Intel will Altera für 16,7 Milliarden Dollar schlucken

Der Halbleiter-Riese Intel steht vor dem größten Zukauf seiner Geschichte: Der Konzern will für 16,7 Milliarden Dollar den Chipdesigner Altera übernehmen. Der Deal soll in sechs bis neun Monaten abgeschlossen werden.

Intel will Altera für 16,7 Milliarden Dollar schlucken
Norbert Von Der Groeben Intel will Altera für 16,7 Milliarden Dollar schlucken

Bereits Ende März hatten US-Medien erstmals über Verhandlungen berichtet. Intel bietet 54 Dollar in bar pro Altera-Aktie, wie die Unternehmen am Montag mitteilten. Noch im März hatte das Papier zeitweise weniger als 35 Dollar gekostet.

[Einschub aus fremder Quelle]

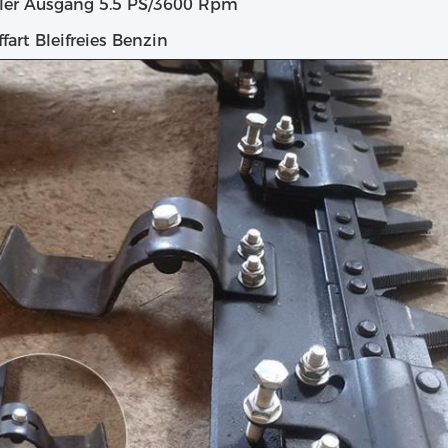
ler Ausgang
5.5 PS/3600 Rpm
ffart
Bleifreies Benzin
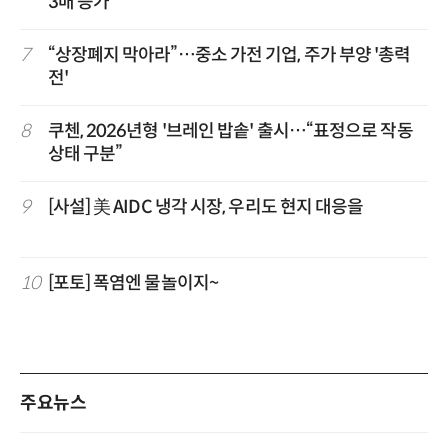
3배 증가”
7
“상장폐지 막아라”…중소 가전 기업, 주가 부양 '총력
전'
8
쿠첸, 2026년형 '브레인 밥솥' 출시…“표정으로 작동
상태 구분”
9
[사설] 美 AIDC 냉각 시장, 우리도 현지 대응을
10
[포토] 폭염엔 물놀이지~
주요뉴스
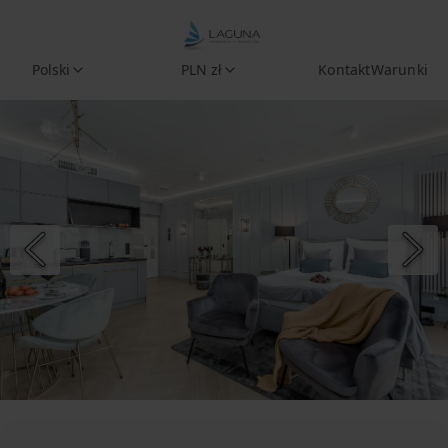
Polski
PLN zł
Kontakt
Warunki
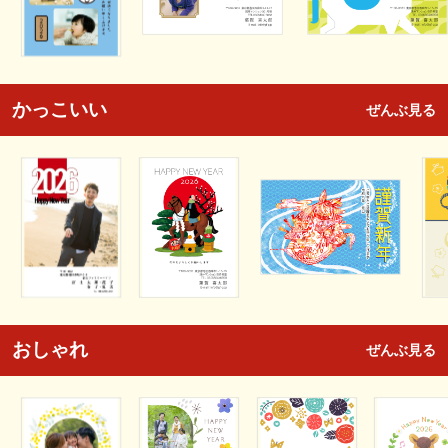
かっこいい
ぜんぶ見る
おしゃれ
ぜんぶ見る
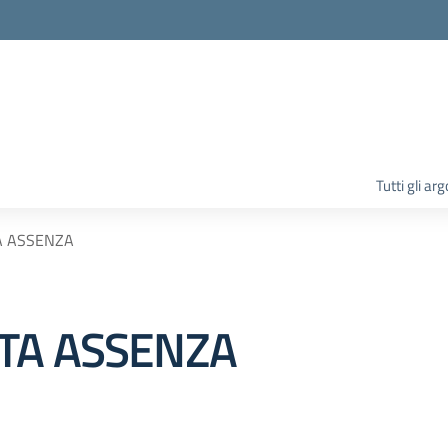
la scuola
Tutti gli ar
A ASSENZA
TA ASSENZA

Intel, der weltgrößte Hersteller von Computer-Chips, steht unter Druck, sein Wachstum mit Zukäufen zu beschleunigen. Altera fertigt vorwiegend stromsparende programmierbare Chips, die unter anderem in Rechenzentren eingesetzt werden. In dem Bereich macht Intel seine profitabelsten Geschäfte, der traditionelle PC-Markt hingegen lahmt derzeit wegen der Konkurrenz von Smartphones und Tablets.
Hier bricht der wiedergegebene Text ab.